Most reported TRASSIR shoppers who responded to Schemes’ questions confused that they use or have used the system inside a neighborhood community inaccessible to outdoors entities.
The performing normal director of the Chernobyl plant, Serhiy Martinov, mentioned that it had stopped utilizing TRASSIR in 2023. A letter from the plant on the DSSL website states Chernobyl had used it since 2011.
Within the east-central metropolis of Poltava, the place TRASSIR is used as a part of a municipal security program, First Deputy Mayor Valeriy Parkhomenko mentioned he had “had no official appeals or warnings that this technique has any dangers.”
The top of town’s Housing and Communal Providers Division’s emergency response crew, Mykola Yosipenko, conceded, although, that he couldn’t be “100-percent certain” that the digicam’s data-transfers are fully protected.
An engineer from the corporate that put in TRASSIR for Poltava, Yavir-2000, suggested towards utilizing the system, saying that it may be hacked and that Russia might use it for monitoring. The engineer, who didn’t know he was chatting with a journalist, advised that it could make sense to make use of the system “if you should be monitored from Russia.”
Plans For The Future
TRASSIR EU’s founder, Oleh Kiyashko , a local of Ukraine who has Ukrainian and Russian citizenship and is listed on one enterprise registry website as a co-owner of a sales-focused DSSL affiliate known as DSSL-Pyervy (DSSL-First), couldn’t be reached for remark concerning the surveillance methods’ software program.

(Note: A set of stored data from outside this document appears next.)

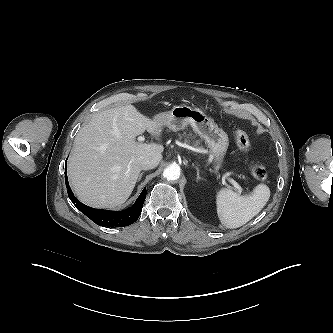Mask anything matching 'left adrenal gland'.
Here are the masks:
<instances>
[{"mask_svg":"<svg viewBox=\"0 0 333 333\" xmlns=\"http://www.w3.org/2000/svg\"><path fill=\"white\" fill-rule=\"evenodd\" d=\"M194 168L196 169V172H197L196 181L198 182L199 180H203V178H201L200 175H199V169H198V167H194Z\"/></svg>","mask_w":333,"mask_h":333,"instance_id":"obj_1","label":"left adrenal gland"}]
</instances>
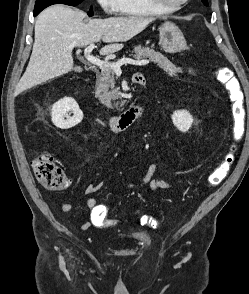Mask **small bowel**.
Here are the masks:
<instances>
[{
	"instance_id": "obj_1",
	"label": "small bowel",
	"mask_w": 249,
	"mask_h": 294,
	"mask_svg": "<svg viewBox=\"0 0 249 294\" xmlns=\"http://www.w3.org/2000/svg\"><path fill=\"white\" fill-rule=\"evenodd\" d=\"M187 72L188 74L193 75V70L190 67H187ZM157 168L158 163L152 162L148 166L144 176L139 181L127 183L126 187L128 189H139L148 186L153 191L171 189L173 187L172 183L154 177ZM102 187L103 184L101 182L90 183L85 187L84 193L86 195H92L101 190ZM85 206L90 211V218L89 220H82L80 222V227L82 230H87L91 226L103 228L113 223V221L107 216L106 207L102 204H99L96 199L88 198ZM60 208L61 211L65 213L73 211V206L70 203H63L61 204Z\"/></svg>"
}]
</instances>
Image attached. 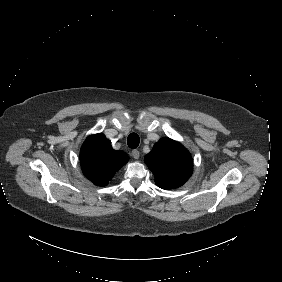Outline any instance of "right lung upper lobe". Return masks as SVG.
I'll return each instance as SVG.
<instances>
[{
  "label": "right lung upper lobe",
  "mask_w": 282,
  "mask_h": 282,
  "mask_svg": "<svg viewBox=\"0 0 282 282\" xmlns=\"http://www.w3.org/2000/svg\"><path fill=\"white\" fill-rule=\"evenodd\" d=\"M123 151L112 149L109 140L102 134L90 135L80 151V164L84 175L95 185L105 186L114 174L127 163Z\"/></svg>",
  "instance_id": "right-lung-upper-lobe-1"
}]
</instances>
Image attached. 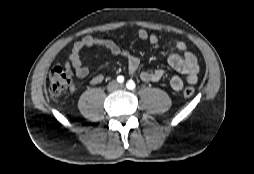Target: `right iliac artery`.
<instances>
[{"mask_svg": "<svg viewBox=\"0 0 254 174\" xmlns=\"http://www.w3.org/2000/svg\"><path fill=\"white\" fill-rule=\"evenodd\" d=\"M117 81H118L119 83H123V82H124V77H123V76H118V77H117Z\"/></svg>", "mask_w": 254, "mask_h": 174, "instance_id": "obj_1", "label": "right iliac artery"}]
</instances>
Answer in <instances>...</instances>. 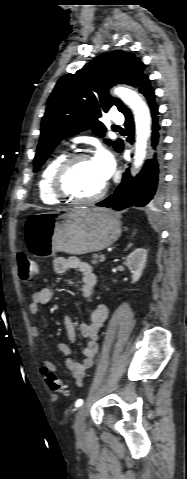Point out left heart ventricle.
<instances>
[{"label":"left heart ventricle","mask_w":187,"mask_h":479,"mask_svg":"<svg viewBox=\"0 0 187 479\" xmlns=\"http://www.w3.org/2000/svg\"><path fill=\"white\" fill-rule=\"evenodd\" d=\"M92 159L78 162L67 177V188L79 197L96 194L105 184Z\"/></svg>","instance_id":"obj_1"}]
</instances>
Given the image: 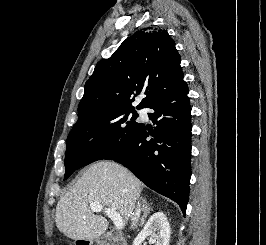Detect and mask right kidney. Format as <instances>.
<instances>
[{"label":"right kidney","mask_w":266,"mask_h":245,"mask_svg":"<svg viewBox=\"0 0 266 245\" xmlns=\"http://www.w3.org/2000/svg\"><path fill=\"white\" fill-rule=\"evenodd\" d=\"M147 237L156 239V245H169L170 227L164 213H154L144 225L142 231L133 241V245H141Z\"/></svg>","instance_id":"obj_1"}]
</instances>
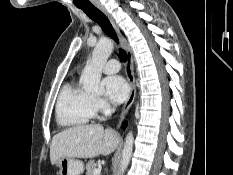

TRASSIR EU Director Larysa Osadcha claims that the corporate ended its contract and contacts with DSSL in April 2023.
Ukraine’s patent registry exhibits, nevertheless, that the agency nonetheless holds the copyright to the TRASSIR software program in Ukraine.
Osadcha mentioned that the corporate is now working with new software program for video-surveillance methods known as AZIGUARD — this time from Romania, which is a member of NATO and the European Union. Nevertheless, the web site of AziTrend, the corporate that owns AZIGUARD, nonetheless accommodates quite a few references to TRASSIR software program, which, in keeping with the commercial, is a part of the system from the Romanian producer.
Later, after Schemes made inquiries and reported on TRASSIR, references to this Russian software program started to vanish from the AziTrend web site, however a few of them haven’t been eliminated.